[Page images and extracted text]
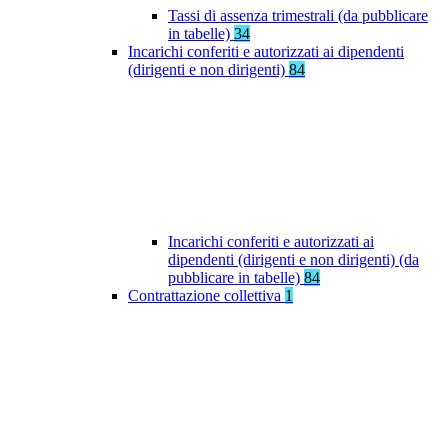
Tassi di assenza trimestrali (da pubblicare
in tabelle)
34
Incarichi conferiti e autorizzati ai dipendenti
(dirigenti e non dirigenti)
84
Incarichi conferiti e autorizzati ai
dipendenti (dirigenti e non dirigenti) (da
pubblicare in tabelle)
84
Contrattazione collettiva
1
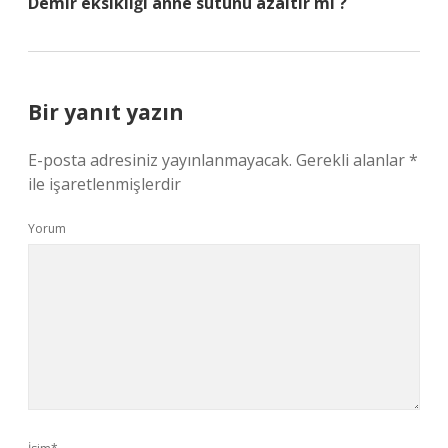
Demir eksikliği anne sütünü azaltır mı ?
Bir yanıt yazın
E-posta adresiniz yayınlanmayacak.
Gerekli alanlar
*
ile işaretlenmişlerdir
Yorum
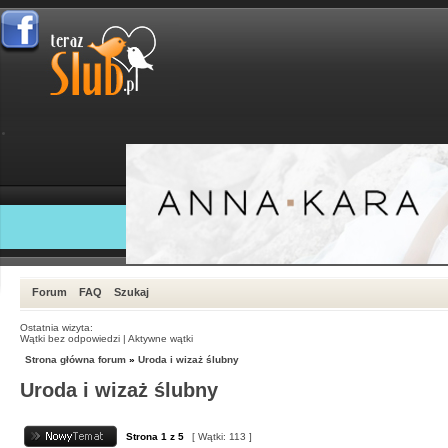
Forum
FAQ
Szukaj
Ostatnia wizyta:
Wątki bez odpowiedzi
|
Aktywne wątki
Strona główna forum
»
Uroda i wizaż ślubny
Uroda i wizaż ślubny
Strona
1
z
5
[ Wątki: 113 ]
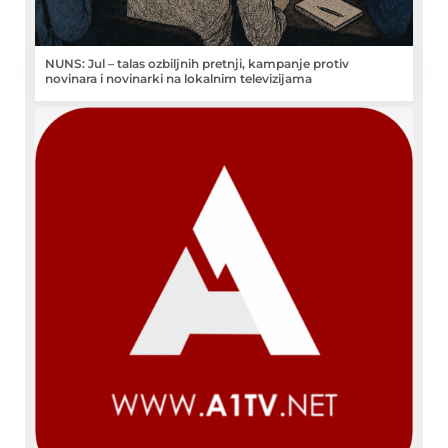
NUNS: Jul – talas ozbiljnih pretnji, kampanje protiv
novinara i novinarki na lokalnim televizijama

▶ **EXERCISE DETAILS**: Filter the records for the string "pubblicare" and copy every line that holds it.

▶ **ANSWER FOR THE TASK**:
Tassi di assenza trimestrali (da pubblicare
pubblicare in tabelle)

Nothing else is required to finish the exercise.